PEMBELAJARAN KETERAMPILAN BERBICARA DAN BERCAKAP

  Latar Belakang
         Bahasa adalah alat komunikasi yang paling penting dalam kehidupan. Pembelajaran bahasa yang meliputi empat keterampilan yaitu: mendengar, berbicara, membaca, dan menulis, merupakan  keterampilan pokok yang dapat menunjang seseorang dalam berbagai sektor kehidupan. Dalam pembelajaran bahasa, peserta didik diharuskan memiliki keterampilan berbicara yang pada hakikatnya merupakan keterampilan mereproduksi arus sistem bunyi artikulasi untuk menyampaikan kehendak, kebutuhan perasaan, dan keinginan kepada orang lain[1]. Maka demi terciptanya komunikasi yang baik dalam lingkungan sekolah, sosial, dan lain-lain, dalam pembelajaran bahasa terutama Bahasa Arab, guru memberikan teknik-teknik untuk pembelajaran keterampilan berbicara. Sehingga setidaknya, dengan teknik-teknik pembelajaran yang diberikan guru tersebut, peserta didik dapat menerapkan keterampilan tersebut dalam ruang lingkup kecil seperti kelas contohnya.

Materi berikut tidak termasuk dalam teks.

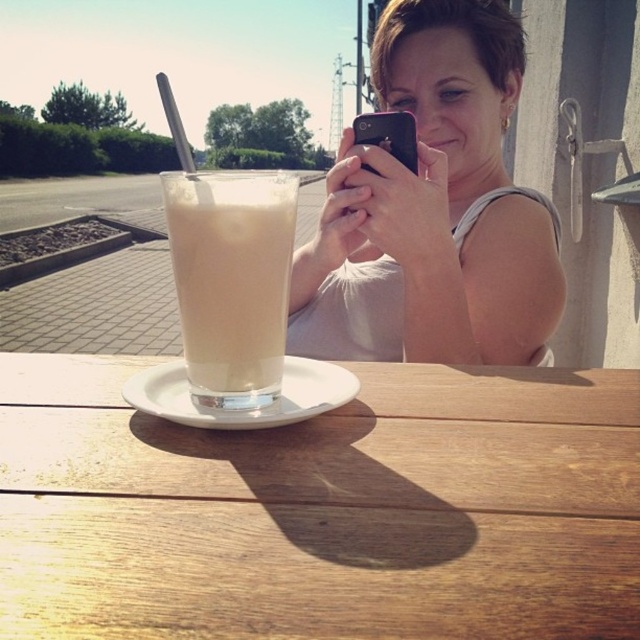 You are a delivery robot that needs to place a small package on the table without disturbing the matte white tank top at upper center or the black matte smartphone at center. What is the minimum distance you should maintain between the package and each object to ensure they are not touched?

The minimum distance you should maintain between the package and each object is half of the distance between the matte white tank top at upper center and the black matte smartphone at center. Since they are 5.37 inches apart, half of that is approximately 2.685 inches. Therefore, maintaining at least 2.69 inches between the package and each object ensures neither is touched.

You are standing at the center of the image. Which object is located at the coordinates point (323, 509)?

The wooden table at center is located at the coordinates point (323, 509).

You are a photographer taking a portrait of the person in the scene. You notice the matte white tank top at upper center and the black matte smartphone at center. Which object should you focus on first to ensure it appears sharp in the photo?

You should focus on the black matte smartphone at center first because the matte white tank top at upper center is below it, meaning the smartphone is closer to the camera and will require focus adjustment before the tank top. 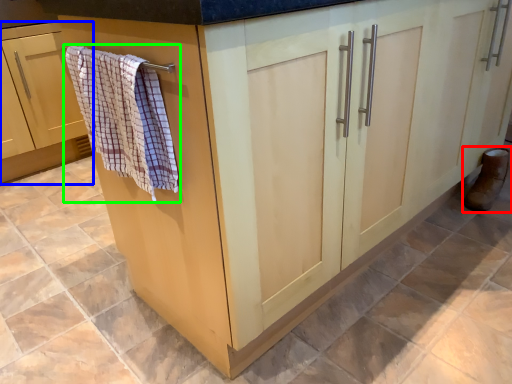 Question: Which is farther away from footwear (highlighted by a red box)? cabinetry (highlighted by a blue box) or bath towel (highlighted by a green box)?

Choices:
 (A) cabinetry
 (B) bath towel

Answer: (A) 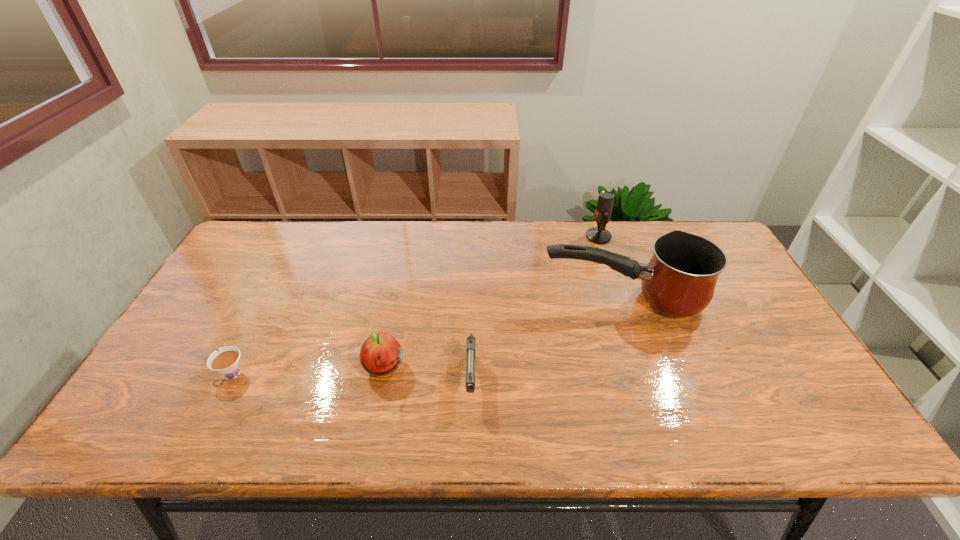 Image resolution: width=960 pixels, height=540 pixels. Find the location of `the tallest object`. the tallest object is located at coordinates (680, 279).

The width and height of the screenshot is (960, 540). I want to click on the second farthest object, so click(680, 279).

At what (x,y) coordinates should I click in order to perform the action: click on microphone. Please return your answer as a coordinate pair (x, y). Image resolution: width=960 pixels, height=540 pixels. Looking at the image, I should click on (599, 235).

I want to click on the fourth shortest object, so click(599, 235).

At what (x,y) coordinates should I click in order to perform the action: click on apple. Please return your answer as a coordinate pair (x, y). Looking at the image, I should click on (380, 355).

This screenshot has height=540, width=960. In order to click on the third object from left to right in this screenshot , I will do `click(471, 341)`.

Identify the location of the shortest object. (226, 361).

Image resolution: width=960 pixels, height=540 pixels. I want to click on the leftmost object, so click(x=226, y=361).

At what (x,y) coordinates should I click in order to perform the action: click on vacant space located on the handle side of the tallest object. Please return your answer as a coordinate pair (x, y). Looking at the image, I should click on (430, 299).

Locate an element on the screen. The image size is (960, 540). vacant space located on the handle side of the tallest object is located at coordinates (409, 299). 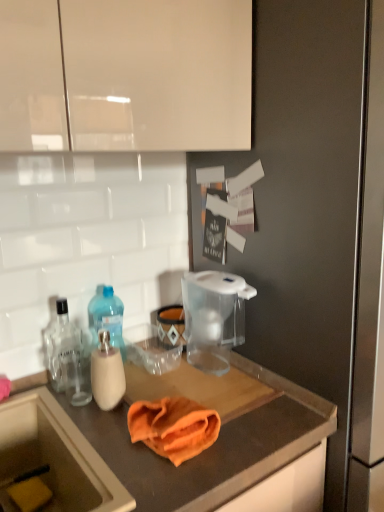 This screenshot has height=512, width=384. Find the location of `vacant area that is situated to the right of clear glass bottle at left, which is the 2th bottle from right to left`. vacant area that is situated to the right of clear glass bottle at left, which is the 2th bottle from right to left is located at coordinates (148, 382). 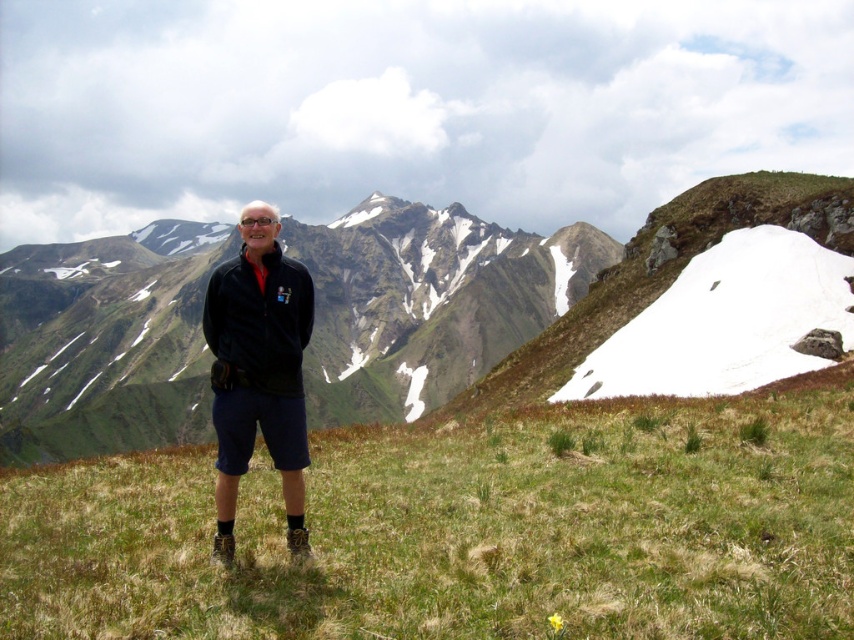 You are a photographer trying to capture the person in the scene. Since the green grassy hillside at center and the black matte jacket at center are both in the frame, can you determine which one will appear bigger in your photo?

The green grassy hillside at center will appear bigger in the photo because it has a larger size compared to the black matte jacket at center. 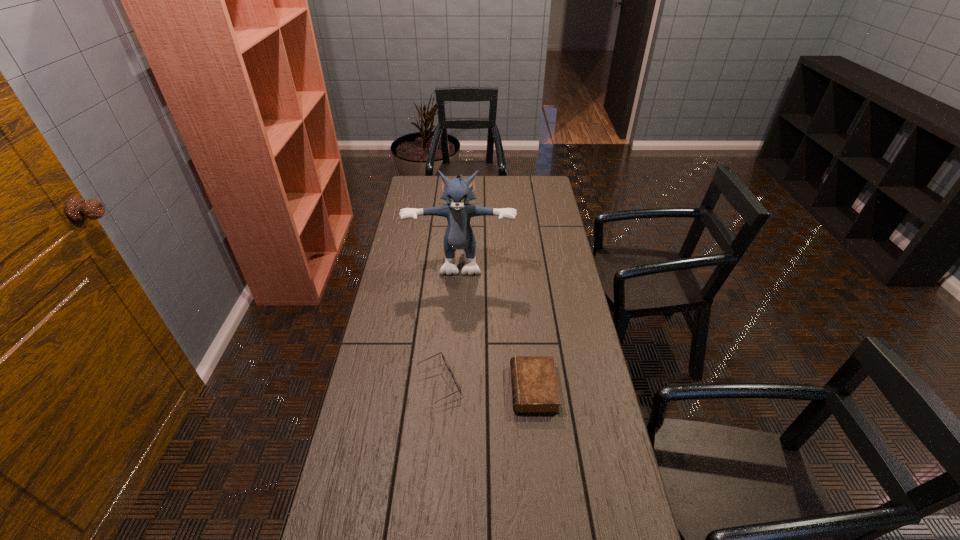 Identify which object is the second nearest to the spectacles. Please provide its 2D coordinates. Your answer should be formatted as a tuple, i.e. [(x, y)], where the tuple contains the x and y coordinates of a point satisfying the conditions above.

[(459, 235)]

What are the coordinates of `the closest object to the cat` in the screenshot? It's located at (459, 389).

Where is `vacant space that satisfies the following two spatial constraints: 1. on the front-facing side of the cat; 2. with the lenses facing outward on the spectacles`? Image resolution: width=960 pixels, height=540 pixels. vacant space that satisfies the following two spatial constraints: 1. on the front-facing side of the cat; 2. with the lenses facing outward on the spectacles is located at coordinates (454, 383).

Where is `free spot that satisfies the following two spatial constraints: 1. on the front-facing side of the cat; 2. with the lenses facing outward on the spectacles`? free spot that satisfies the following two spatial constraints: 1. on the front-facing side of the cat; 2. with the lenses facing outward on the spectacles is located at coordinates (454, 383).

At what (x,y) coordinates should I click in order to perform the action: click on vacant region that satisfies the following two spatial constraints: 1. on the front-facing side of the tallest object; 2. with the lenses facing outward on the spectacles. Please return your answer as a coordinate pair (x, y). The height and width of the screenshot is (540, 960). Looking at the image, I should click on (454, 383).

You are a GUI agent. You are given a task and a screenshot of the screen. Output one action in this format:
    pyautogui.click(x=<x>, y=<y>)
    Task: Click on the vacant space that satisfies the following two spatial constraints: 1. on the front-facing side of the farthest object; 2. with the lenses facing outward on the spectacles
    The image size is (960, 540).
    Given the screenshot: What is the action you would take?
    pyautogui.click(x=454, y=383)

A.           Urgensi Pembelajaran Berbicara (Maharah al-Kalam)
Manusia adalah makhluk sosial, tindakannya yang pertama dan paling penting dalam tindakan sosial adalah berkomunikasi. Komunikasi merupakan media untuk mempertukarkan pengalaman, saling mengemukakan dan menerima pikiran, saling mengutarakan perasaan, atau saling mengekspresikan serta menyetujui suatu pendirian atau keyakinan.
Maharah al-Kalam secara bahasa sepadan dengan istilah speaking skill dalam bahasa Inggris yang bisa diartikan sebagai keterampilan berbicara. Berbicara adalah kemampuan mengucapkan bunyi-bunyi artikulasi atau kata-kata untuk mengekspresikan, menyatakan serta menyampaikan pikiran, gagasan, dan perasaan.
Selain itu juga, berbicara merupakan suatu bentuk perilaku manusia yang memanfaatkan faktor-faktor fisik, psikologis, neurologis, semantik, dan linguistik sedemikian ekstensif, secara luas sehingga dapat dianggap sebagai alat manusia yang paling penting bagi kontrol sosial.
Oleh karena itu, keterampilan berbicara (Maharah al-Kalam) adalah kemampuan seseorang untuk mengucapkan artikulasi bunyi-bunyi Arab (ashwath ‘arabiyyah) atau kata-kata dengan aturan-aturan kebahasaan (qawa’id nahwiyyah wa sharfiyyah) tertentu untuk menyampaikan ide-ide dan perasaan. Karena itu pengajaran bahasa Arab bagi non-Arab pada tahap awal bertujuan, antara lain, agar siswa dapat mengucapkan bunyi-bunyi Arab dengan benar (khususnya yang tidak ada padanannya pada bahasa lain) dan dengan intonasi yang tepat, bisa melafalkan bunyi-bunyi huruf yang berdekatan, bisa membedakan pengucapan harakat panjang dan pendek, mampu mengungkapkan ide dengan kalimat lengkap dalam berbagai kondisi, mampu berbicara dengan kalimat sederhana dengan nada dan intonasi yang sesuai, bisa berbicara dalam situasi formal dengan rangkaian kalimat yang sederhana dan pendek, serta mampu berbicara dengan lancar seputar topik-topik yang umum[2].
Adapun beberapa prinsip umum atau faktor yang mendasari kegiatan berbicara[3], antara lain:
a)      Membutuhkan paling sedikit dua orang, seorang pembicara dan pendengar.
b)      Mempergunakan suatu sandi linguistik yang dipahami bersama.
c)      Adanya penerimaan atau pengakuan atas suatu wilayah referensi umum.
d)      Merupakan suatu pertukaran antara pertisipan.
e)       Menghubungkan setiap pembicara dengan yang lainnya dan kepada lingkungannya dengan segera.
f)       Berhubungan atau berkaitan dengan masa kini.
g)        Melibatkan organ atau perlengkapan yang berhubungan dengan suara/ bunyi bahasa dan pendengaran (vocal and auditory appartus).
h)      Tidak pandang bulu menghadapi dan memperlakukan apa yang nyata dan apa yang diterima sebagai dalil dalam pelambangan dengan bunyi.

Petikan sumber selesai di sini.